Semantic Currents
Data visualization mapping 44 years of NYU ITP thesis projects through semantic similarity—2,744 projects clustered by meaning rather than medium, simulated as Physarum slime mold forming pathways between discourse communities.
Overview
A computational retrospective of NYU ITP’s entire thesis archive (1981-2025)—2,744 student projects analyzed through semantic similarity and visualized as a living network. The left side shows all projects clustered by meaning, mapped two-dimensionally and grouped by themes and topics regardless of medium. The right side highlights bridge projects: theses that actively create pathways between different discourse communities, seeding connections across ITP’s massively intertwined 44-year conversation about technology.
The visualization uses Physarum (slime mold) simulation, where projects that span multiple conceptual territories act as nutrient sources, growing organic pathways between clusters.
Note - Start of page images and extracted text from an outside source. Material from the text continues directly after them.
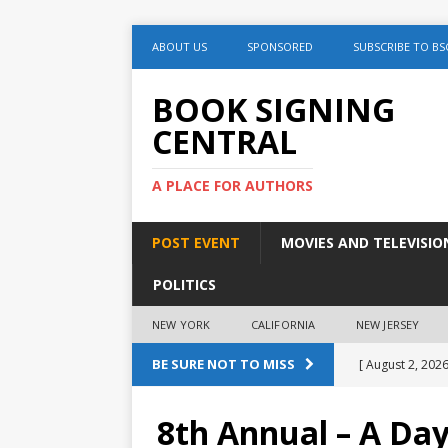
ABOUT US
SPONSORED
SUBSCRIBE TO BS
BOOK SIGNING
CENTRAL
A PLACE FOR AUTHORS
POST EVENT
MOVIES AND TELEVISIO
POLITICS
NEW YORK
CALIFORNIA
NEW JERSEY
BE SURE NOT TO MISS
[ August 2, 2026
August 2nd
8th Annual – A Da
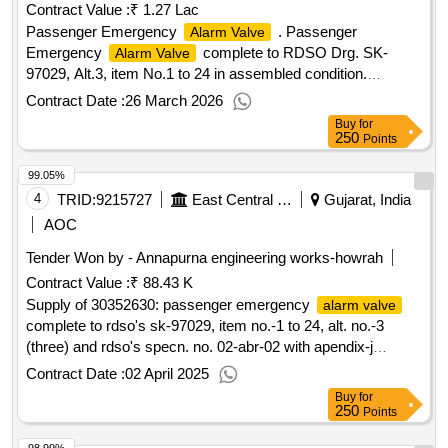
Contract Value :
₹ 1.27 Lac
Passenger Emergency
. Passenger
Alarm Valve
Emergency
complete to RDSO Drg. SK-
Alarm Valve
97029, Alt.3, item No.1 to 24 in assembled condition.
Material & specification as per Drg. [ Warranty Period: 30
Contract Date :
26 March 2026
Months after t he date of delivery ] [Quantity Tolerance (+/-):
Buy
for
5 %age , Item Category : Normal , Total PO value variation
250
Points
Permitt ed: Max 8 lacs ] ]
99.05%
4
TRID:
9215727
East Central Railway
Gujarat, India
AOC
Tender Won by - Annapurna engineering works-howrah
Contract Value :
₹ 88.43 K
Supply of 30352630: passenger emergency
alarm valve
complete to rdso's sk-97029, item no.-1 to 24, alt. no.-3
(three) and rdso's specn. no. 02-abr-02 with apendix-j
make/brand-own
Contract Date :
02 April 2025
Buy
for
250
Points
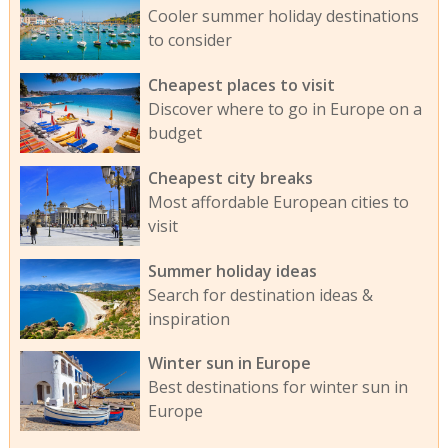
Cooler summer holiday destinations
to consider
Cheapest places to visit
Discover where to go in Europe on a
budget
Cheapest city breaks
Most affordable European cities to
visit
Summer holiday ideas
Search for destination ideas &
inspiration
Winter sun in Europe
Best destinations for winter sun in
Europe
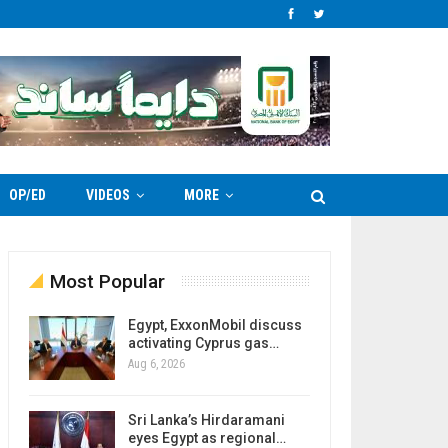
OP/ED
VIDEOS
MORE
Most Popular
Egypt, ExxonMobil discuss
activating Cyprus gas…
Aug 6, 2026
Sri Lanka’s Hirdaramani
eyes Egypt as regional…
This reveals how certain works function as conceptual bridges in the broader network of ideas, curiosity, and technological exploration.
How It Was Made
Built a sophisticated data pipeline processing messy archival JSON files into semantic vectors:
Stage 1: Data Cleaning & Validation
- Pydantic schemas enforced data types, handled missing fields, cleaned HTML entities and inconsistent formatting
- Extracted temporal context (project year) from filenames
- Created “clean contract”—guaranteed predictable format for all downstream processing
Stage 2: Thematic Analysis
- Sent each project’s title and description to GPT-4-nano with carefully engineered prompts
- Forced chain-of-thought reasoning with strong negative constraints (“DO NOT list technologies, generic mediums”)
- Extracted 5-7 high-level conceptual themes per project (e.g., “algorithmic identity,” “digital intimacy”)
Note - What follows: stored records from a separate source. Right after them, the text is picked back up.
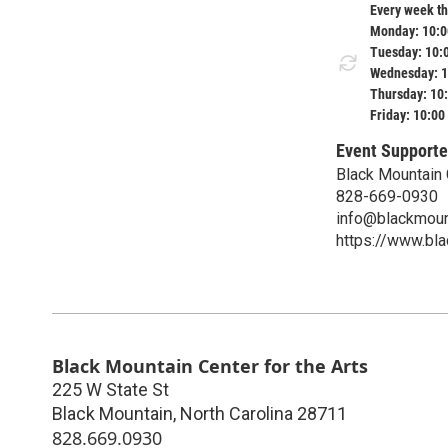
Every week th
Monday: 10:0
Tuesday: 10:
Wednesday: 1
Thursday: 10
Friday: 10:00
Event Supporte
Black Mountain 
828-669-0930
info@blackmount
https://www.bla
Black Mountain Center for the Arts
225 W State St
Black Mountain
,
North Carolina
28711
828.669.0930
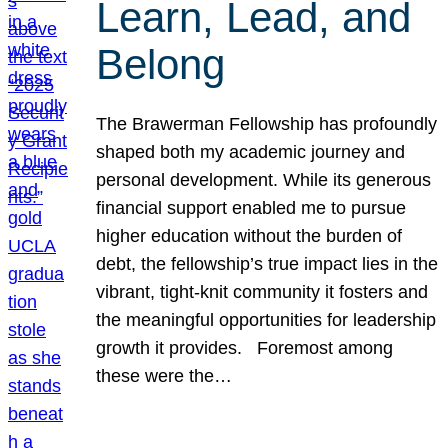
Learn, Lead, and
Belong
The Brawerman Fellowship has profoundly
shaped both my academic journey and
personal development. While its generous
financial support enabled me to pursue
higher education without the burden of
debt, the fellowship’s true impact lies in the
vibrant, tight-knit community it fosters and
the meaningful opportunities for leadership
growth it provides. Foremost among
these were the…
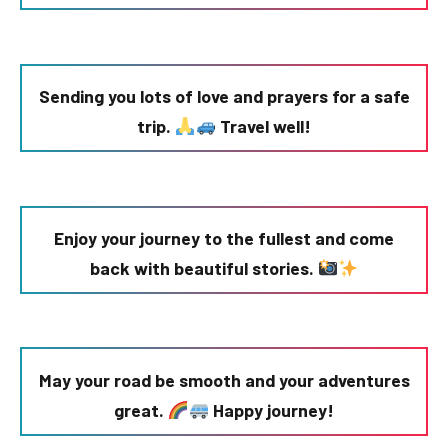
Sending you lots of love and prayers for a safe
trip.
Travel well!
Enjoy your journey to the fullest and come
back with beautiful stories.
May your road be smooth and your adventures
great.
Happy journey!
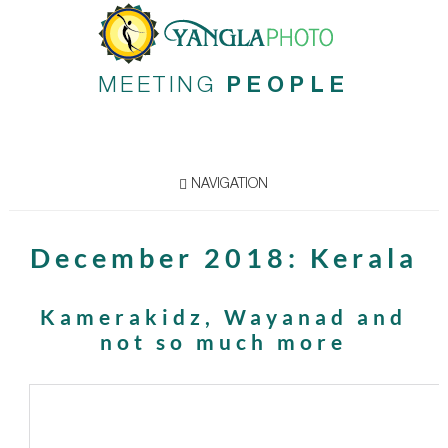
MEETING
PEOPLE
NAVIGATION
December 2018: Kerala
Kamerakidz, Wayanad and
not so much more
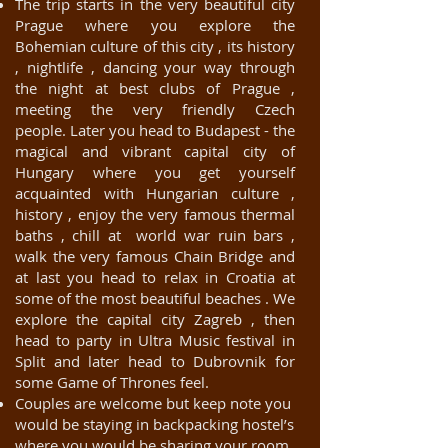
The trip starts in the very beautiful city
Prague where you explore the
Bohemian culture of this city , its history
, nightlife , dancing your way through
the night at best clubs of Prague ,
meeting the very friendly Czech
people. Later you head to Budapest - the
magical and vibrant capital city of
Hungary where you get yourself
acquainted with Hungarian culture ,
history , enjoy the very famous thermal
baths , chill at world war ruin bars ,
walk the very famous Chain Bridge and
at last you head to relax in Croatia at
some of the most beautiful beaches . We
explore the capital city Zagreb , then
head to party in Ultra Music festival in
Split and later head to Dubrovnik for
some Game of Thrones feel.
Couples are welcome but keep note you
would be staying in backpacking hostel’s
where you would be sharing your room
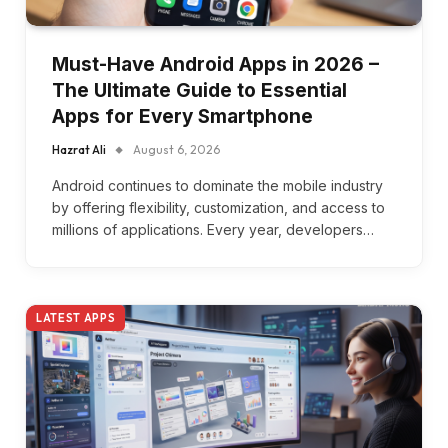
Must-Have Android Apps in 2026 –
The Ultimate Guide to Essential
Apps for Every Smartphone
Hazrat Ali
August 6, 2026
Android continues to dominate the mobile industry
by offering flexibility, customization, and access to
millions of applications. Every year, developers…
LATEST APPS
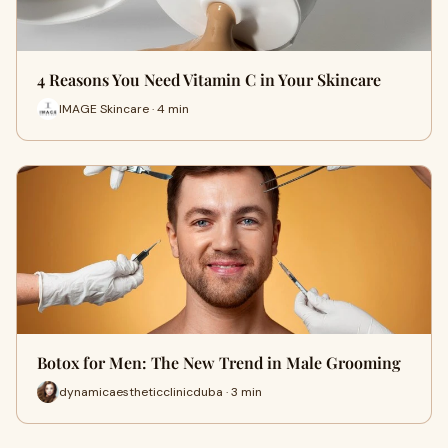
4 Reasons You Need Vitamin C in Your Skincare
IMAGE Skincare · 4 min
Botox for Men: The New Trend in Male Grooming
dynamicaestheticclinicduba · 3 min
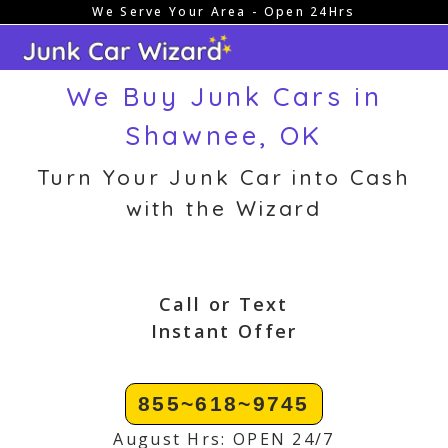
We Serve Your Area - Open 24Hrs
Skip
to
content
We Buy Junk Cars in
Shawnee, OK
Turn Your Junk Car into Cash
with the Wizard
Call or Text
Instant Offer
855~618~9745
August Hrs: OPEN 24/7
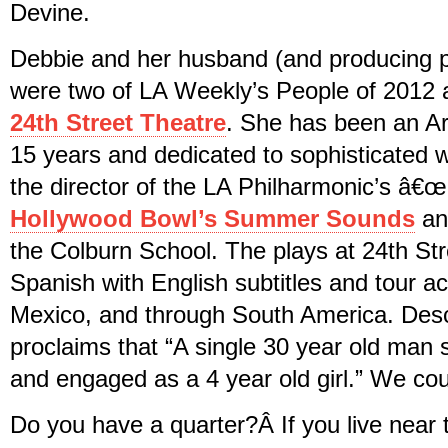
Devine.
Debbie and her husband (and producing
were two of LA Weekly’s People of 2012 a
24th Street Theatre
. She has been an Ar
15 years and dedicated to sophisticated wo
the director of the LA Philharmonic’s â€œ
Hollywood Bowl’s Summer Sounds
and
the Colburn School. The plays at 24th Str
Spanish with English subtitles and tour ac
Mexico, and through South America. Desc
proclaims that “A single 30 year old man
and engaged as a 4 year old girl.” We cou
Do you have a quarter?Â If you live near 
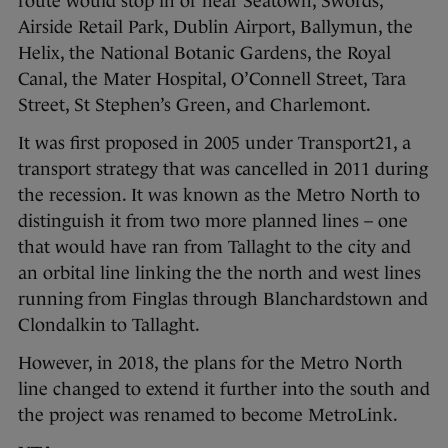
route would stop in or near Seatown, Swords,
Airside Retail Park, Dublin Airport, Ballymun, the
Helix, the National Botanic Gardens, the Royal
Canal, the Mater Hospital, O’Connell Street, Tara
Street, St Stephen’s Green, and Charlemont.
It was first proposed in 2005 under Transport21, a
transport strategy that was cancelled in 2011 during
the recession. It was known as the Metro North to
distinguish it from two more planned lines – one
that would have ran from Tallaght to the city and
an orbital line linking the the north and west lines
running from Finglas through Blanchardstown and
Clondalkin to Tallaght.
However, in 2018, the plans for the Metro North
line changed to extend it further into the south and
the project was renamed to become MetroLink.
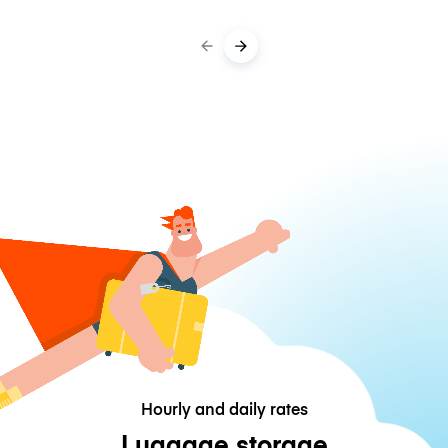
Hourly and daily rates
Luggage storage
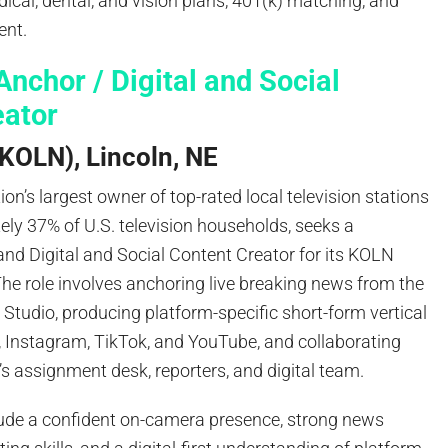
cal, dental, and vision plans, 401(k) matching, and
ent.
nchor / Digital and Social
eator
KOLN), Lincoln, NE
ion’s largest owner of top-rated local television stations
ly 37% of U.S. television households, seeks a
nd Digital and Social Content Creator for its KOLN
 The role involves anchoring live breaking news from the
 Studio, producing platform-specific short-form vertical
, Instagram, TikTok, and YouTube, and collaborating
s assignment desk, reporters, and digital team.
ude a confident on-camera presence, strong news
- Used structured Pydantic response models for reliability, eliminated JSON parsing failures
Stage 3: Semantic Document Construction
- The critical strategic decision: what to embed?
- Constructed “Semantic Documents” combining AI-generated themes + project title/pitch + original keywords
- Intentionally excluded long descriptions and background fields—themes are purified signal; full text would be noise
- Sent batch to OpenAI’s text-embedding-3-large model for 3072-dimension vectors
Stage 4: Clustering & Dimensionality Reduction
- Applied HDBSCAN clustering on high-dimensional embeddings (not 2D projections—preserves full semantic information)
- Used UMAP to create 2D visualization coordinates
- Chose low
min_cluster_sizeof 3—artistic decision to create more food sources for Physarum simulation, resulting in more intricate organic networks
Stage 5: Archive Creation
- Generated complete
thesis_analysis.jsonincluding full embedding vectors - Future-proofed: anyone with this file can re-cluster or perform new semantic analysis without API calls
- Transformed output from simple data file into durable research asset
Technical Approach
The Physarum simulation creates pathways between semantic clusters based on projects that bridge multiple discourse communities. Some theses naturally span conceptual territories—these become nutrient sources in the simulation, growing organic connection networks that reveal ITP’s shifting ideals and conversations.
The algorithm identifies projects that “belong all over”—works that could legitimately exist in multiple thematic clusters. These bridge projects seed pathways between different areas of inquiry, visualizing how technological discourse at ITP isn’t siloed but massively intertwined.
The left visualization shows the semantic landscape—all 2,744 projects positioned by meaning. The right shows the emergent network—which projects actively create connections between communities of practice and thought.
Context
Created for “Mutable Molds” group exhibition at Clive Davis Gallery, NYU (August 15-31, 2025). Part of NYU IMA Low Res 2024-2025 Residents show exploring “shifting systems—semantic, perceptual, and ecological.”
This was my initial foray into working with embeddings, word vectors, and NLP-driven systems—research that became the foundation for ongoing Semantic Garden work exploring embeddings as environmental forces in autonomous systems. The project demonstrates how algorithmic analysis can reveal hidden structures in large cultural archives, making visible the conceptual bridges that connect seemingly disparate areas of technological exploration.